Recensione: Despite the Scars
- Raccontando un caso di stupro, il documentario di Felix Rier dimostra come la danza possa essere strumento con il quale il corpo rende concreta la sofferenza, e diventare terapia

L’arte è un mezzo per l’espressione e la comunicazione del nostro mondo interno e offre un luogo dove dare una forma visibile e condivisibile ai propri traumi. Il documentario Despite the Scars, opera prima di Felix Rier premiata al Biografilm, dimostra come la danza possa essere uno strumento attraverso il quale il corpo può rendere concrete le emozioni del singolo individuo, compresa la sofferenza dovuta ad uno stupro. Il film è attualmente nelle sale di alcune città italiane (qui l'intera programmazione) e a gennaio sono previste proiezioni a Milano, Torino e Roma, con il supporto di Ucca.
Alcuni anni fa Thea Malfertheiner stava camminano da sola in un parco nel quartiere Friedrichshain-Kreuzberg, verso il Berghain, il famoso club techno di Berlino, quando viene aggredita e stuprata da tre persone. Parla subito di questa terribile esperienza con il suo amico Felix, l’autore del film, e un anno dopo decidono insieme di condividere questa storia, “perché”, come scrive Thea nel suo diario, “non dobbiamo stare in silenzio sulle cose che contano”. Despite the Scars segue tutto il processo di elaborazione del dolore di questa giovane donna ferita che vive nella zona est di Berlino.

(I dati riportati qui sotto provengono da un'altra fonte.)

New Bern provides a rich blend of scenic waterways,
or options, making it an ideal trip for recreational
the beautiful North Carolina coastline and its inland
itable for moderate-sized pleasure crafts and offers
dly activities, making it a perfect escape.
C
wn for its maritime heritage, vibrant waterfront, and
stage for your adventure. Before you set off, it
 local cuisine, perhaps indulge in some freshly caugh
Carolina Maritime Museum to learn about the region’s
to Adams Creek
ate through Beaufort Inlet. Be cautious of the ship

La sensazione di voler scappare dal proprio corpo e dalla vita, le mestruazioni bloccate per quasi 9 mesi, gli attacchi di panico, gli incubi in cui viene violentata dai suoi stessi amici. Il documentario divide i suoi 72 minuti tra cinque luoghi differenti. L’appartamento che Thea divide con il compagno Thiago (conosciuto dopo la violenza sessuale) e la cagna Mandinga; le strade e i parchi dove Thea porta Mandinga, grazie alla quale la ragazza ha riacquistato la forza di camminare tra la gente; lo studio nel quale la giovane donna incontra lo psicanalista, che applica la EMDR, una terapia che favorisce il processo di rielaborazione dei traumi; l’aula del processo ai responsabili della violenza, nella quale però la camera del regista non entra; e infine la scuola di danza.

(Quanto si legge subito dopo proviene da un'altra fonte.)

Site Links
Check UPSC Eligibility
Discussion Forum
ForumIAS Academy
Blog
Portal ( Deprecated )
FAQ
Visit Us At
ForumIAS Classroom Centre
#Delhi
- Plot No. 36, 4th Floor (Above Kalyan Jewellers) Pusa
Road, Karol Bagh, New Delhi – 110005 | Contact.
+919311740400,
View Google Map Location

Quest’ultimo è il luogo della “cura dell’anima” per eccellenza, e dove il film si apre ad un respiro più ampio e cinematograficamente più affascinante. Thea lavora con il suo team di danzatrici ad una coreografia collegata alla sua esperienza. Invita le altre a prendere coscienza dei corpi attorno a loro, “percepire e individuare desiderio, intenzioni, consenso”. La danza diventa così terapia, diventa il collegamento principale tra anima e corpo, tra le due dimensioni dello stesso “io” ed è l’elemento di connessione tra corpi che si muovono nel medesimo spazio, con conseguente propensione alla relazione con l’altro, con le persone che in un modo o nell’altro entrano nella nostra sfera di influenza.
Utilizzando, nel montaggio di Angela Disanto, anche alcune brevi registrazioni aggiuntive in cui Thea si riprende con una sua piccola telecamera mentre è da sola e parla guardando verso l’obiettivo, Rier si concentra su una regia antiretorica e misurata, che non nasconde un’empatia affettuosa e la tenerezza dovuta alla sua amicizia con la protagonista. C’è calore ed eleganza, c’è la bellezza di una lenta guarigione e una rinascita, “nonostante le cicatrici”, quando Thea si accorgere di essere incinta e quando più tardi si scopre finalmente capace di controllare le emozioni e accetta che il bambino le tiri i capelli o le afferri il collo con le manine, cosa che tempo prima non avrebbe accettato da nessuno. Una lezione di esistenza capace di reagire alle dinamiche patriarcali. Thea è una sopravvissuta che rimarca l’importanza di affrontare il dolore, “accoglierlo e permettergli di far parte della propria storia, senza che esso ci definisca”.
Il film è prodotto da Helios Sustainable Films, che sta portando avanti le trattative per un’uscita in Germania e Francia.